%%

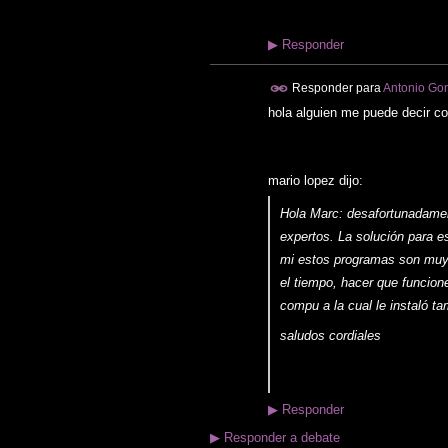
▶
Responder
Responder para
Antonio Gon
hola alguien me puede decir co
mario lopez dijo:
Hola Marc: desafortunadament
expertos. La solución para es
mi estos programas son muy 
el tiempo, hacer que funcion
compu a la cual le instaló t
saludos cordiales
▶
Responder
▶
Responder a debate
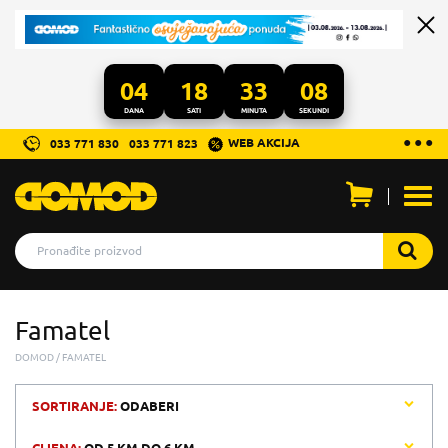
04
18
33
08
DANA
SATI
MINUTA
SEKUNDI
...
● ● ●
WEB AKCIJA
033 771 830
033 771 823
Otvo
men
Famatel
DOMOD
FAMATEL
SORTIRANJE:
ODABERI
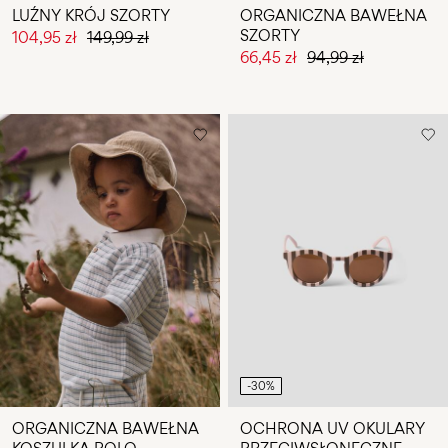
LUŹNY KRÓJ SZORTY
ORGANICZNA BAWEŁNA
SZORTY
104,95 zł
149,99 zł
66,45 zł
94,99 zł
-30%
ORGANICZNA BAWEŁNA
OCHRONA UV OKULARY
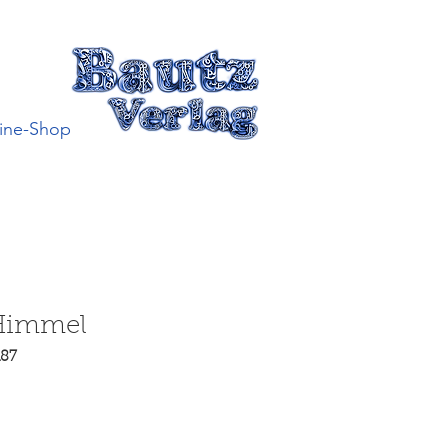
ine-Shop
Himmel
187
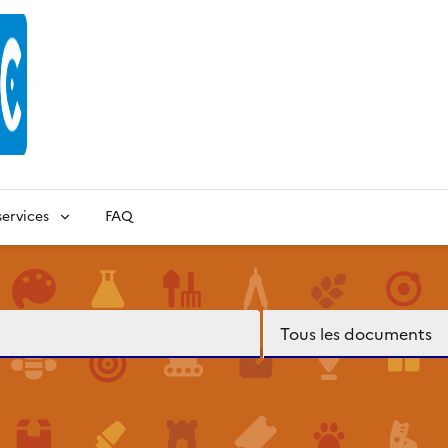
ervices
FAQ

%%

[DIRECTIONS FOR THIS TASK]:
Once the images are set aside, retype all of the material above exactly.

[WRITTEN RESPONSE]:
▶
Responder
Responder para
Antonio Gon
hola alguien me puede decir co
mario lopez dijo:
Hola Marc: desafortunadament
expertos. La solución para es
mi estos programas son muy 
el tiempo, hacer que funcion
compu a la cual le instaló t
saludos cordiales
▶
Responder
▶
Responder a debate
04
18
33
08
DANA
SATI
MINUTA
SEKUNDI
...
● ● ●
WEB AKCIJA
033 771 830
033 771 823
Otvo
men
Famatel
DOMOD
FAMATEL
SORTIRANJE:
ODABERI
LUŹNY KRÓJ SZORTY
ORGANICZNA BAWEŁNA
SZORTY
104,95 zł
149,99 zł
66,45 zł
94,99 zł
-30%
ORGANICZNA BAWEŁNA
OCHRONA UV OKULARY
ine-Shop
Himmel
187
ervices
FAQ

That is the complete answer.